= Beginning of Section =
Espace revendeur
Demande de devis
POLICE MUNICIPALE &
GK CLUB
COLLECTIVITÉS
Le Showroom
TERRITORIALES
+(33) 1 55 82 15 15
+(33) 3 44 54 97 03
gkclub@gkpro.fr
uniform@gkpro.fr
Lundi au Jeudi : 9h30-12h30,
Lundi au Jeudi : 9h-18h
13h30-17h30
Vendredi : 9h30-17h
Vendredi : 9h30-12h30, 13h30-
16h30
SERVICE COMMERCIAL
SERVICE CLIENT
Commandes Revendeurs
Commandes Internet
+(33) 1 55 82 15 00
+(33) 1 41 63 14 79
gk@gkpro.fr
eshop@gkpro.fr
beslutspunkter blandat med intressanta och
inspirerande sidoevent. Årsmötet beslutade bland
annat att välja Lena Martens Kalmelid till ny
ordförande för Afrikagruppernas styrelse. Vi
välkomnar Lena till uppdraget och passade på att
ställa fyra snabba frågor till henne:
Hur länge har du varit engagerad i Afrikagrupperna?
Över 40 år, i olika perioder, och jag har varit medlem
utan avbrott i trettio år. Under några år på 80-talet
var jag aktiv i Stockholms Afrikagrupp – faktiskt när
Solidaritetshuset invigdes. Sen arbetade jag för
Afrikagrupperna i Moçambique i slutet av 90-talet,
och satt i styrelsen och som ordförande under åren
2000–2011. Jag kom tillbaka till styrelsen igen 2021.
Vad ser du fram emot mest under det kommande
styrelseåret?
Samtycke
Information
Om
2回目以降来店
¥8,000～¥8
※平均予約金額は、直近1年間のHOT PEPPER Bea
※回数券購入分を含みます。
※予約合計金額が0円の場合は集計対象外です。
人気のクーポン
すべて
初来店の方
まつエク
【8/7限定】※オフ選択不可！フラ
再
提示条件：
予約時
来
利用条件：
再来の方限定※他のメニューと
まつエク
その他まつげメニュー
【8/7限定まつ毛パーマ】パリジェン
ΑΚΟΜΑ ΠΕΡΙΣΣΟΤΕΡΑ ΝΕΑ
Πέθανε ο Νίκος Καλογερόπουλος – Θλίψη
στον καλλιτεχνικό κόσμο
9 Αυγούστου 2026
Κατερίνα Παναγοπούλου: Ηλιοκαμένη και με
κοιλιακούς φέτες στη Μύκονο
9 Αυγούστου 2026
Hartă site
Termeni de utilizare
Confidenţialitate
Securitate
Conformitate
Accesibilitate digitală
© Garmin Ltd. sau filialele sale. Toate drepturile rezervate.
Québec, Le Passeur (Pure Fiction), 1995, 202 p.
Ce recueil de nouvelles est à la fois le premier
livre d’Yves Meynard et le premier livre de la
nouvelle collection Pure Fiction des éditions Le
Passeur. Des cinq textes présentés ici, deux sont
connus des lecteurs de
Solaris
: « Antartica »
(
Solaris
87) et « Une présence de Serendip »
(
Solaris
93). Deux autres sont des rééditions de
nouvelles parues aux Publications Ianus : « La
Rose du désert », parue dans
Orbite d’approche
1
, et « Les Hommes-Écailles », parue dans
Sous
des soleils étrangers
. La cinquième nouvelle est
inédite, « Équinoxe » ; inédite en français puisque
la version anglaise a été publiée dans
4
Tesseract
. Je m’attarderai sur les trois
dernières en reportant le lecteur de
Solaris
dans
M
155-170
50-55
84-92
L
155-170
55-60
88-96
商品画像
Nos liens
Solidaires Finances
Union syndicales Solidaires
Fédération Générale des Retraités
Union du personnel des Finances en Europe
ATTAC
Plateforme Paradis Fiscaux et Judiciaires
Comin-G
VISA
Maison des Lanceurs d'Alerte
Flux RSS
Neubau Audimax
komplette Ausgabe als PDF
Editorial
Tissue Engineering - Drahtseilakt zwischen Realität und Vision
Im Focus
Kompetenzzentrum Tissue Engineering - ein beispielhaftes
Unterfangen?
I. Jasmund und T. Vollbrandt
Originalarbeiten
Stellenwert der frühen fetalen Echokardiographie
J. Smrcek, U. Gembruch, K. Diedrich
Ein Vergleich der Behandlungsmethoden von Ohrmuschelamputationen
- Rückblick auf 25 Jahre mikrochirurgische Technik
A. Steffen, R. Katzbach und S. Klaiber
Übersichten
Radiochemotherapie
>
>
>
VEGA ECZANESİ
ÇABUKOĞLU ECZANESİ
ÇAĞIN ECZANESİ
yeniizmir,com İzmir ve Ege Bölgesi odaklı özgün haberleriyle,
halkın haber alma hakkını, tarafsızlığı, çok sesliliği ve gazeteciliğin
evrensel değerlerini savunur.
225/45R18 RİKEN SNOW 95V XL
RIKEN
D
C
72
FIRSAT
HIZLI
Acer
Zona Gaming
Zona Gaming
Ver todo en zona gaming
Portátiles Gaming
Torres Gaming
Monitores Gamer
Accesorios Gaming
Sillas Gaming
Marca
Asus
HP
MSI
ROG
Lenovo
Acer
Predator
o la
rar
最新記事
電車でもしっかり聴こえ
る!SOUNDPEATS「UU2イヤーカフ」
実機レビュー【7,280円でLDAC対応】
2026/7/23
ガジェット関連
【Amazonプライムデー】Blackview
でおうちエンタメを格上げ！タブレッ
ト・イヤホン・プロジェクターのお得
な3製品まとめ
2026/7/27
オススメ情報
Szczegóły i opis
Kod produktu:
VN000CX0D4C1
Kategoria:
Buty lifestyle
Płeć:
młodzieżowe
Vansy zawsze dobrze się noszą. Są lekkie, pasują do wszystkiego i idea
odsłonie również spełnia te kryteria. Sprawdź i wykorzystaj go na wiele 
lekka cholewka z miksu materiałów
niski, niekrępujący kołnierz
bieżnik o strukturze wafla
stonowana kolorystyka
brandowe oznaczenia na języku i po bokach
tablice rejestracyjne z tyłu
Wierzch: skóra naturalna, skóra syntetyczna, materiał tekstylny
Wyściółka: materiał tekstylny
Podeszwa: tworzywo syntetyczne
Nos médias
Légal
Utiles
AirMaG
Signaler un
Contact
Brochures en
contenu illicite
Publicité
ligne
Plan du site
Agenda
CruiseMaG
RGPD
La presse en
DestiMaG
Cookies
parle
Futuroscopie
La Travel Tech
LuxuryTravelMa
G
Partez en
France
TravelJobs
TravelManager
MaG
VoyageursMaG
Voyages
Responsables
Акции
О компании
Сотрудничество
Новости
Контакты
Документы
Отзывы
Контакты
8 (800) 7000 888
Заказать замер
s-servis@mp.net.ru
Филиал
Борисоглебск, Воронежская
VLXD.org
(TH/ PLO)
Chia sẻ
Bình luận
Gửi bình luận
= End of Section =
**Exercise aim:** The word to find is "Fiction". Copy every line of the data that holds it.

**Your response:**
Québec, Le Passeur (Pure Fiction), 1995, 202 p.
nouvelle collection Pure Fiction des éditions Le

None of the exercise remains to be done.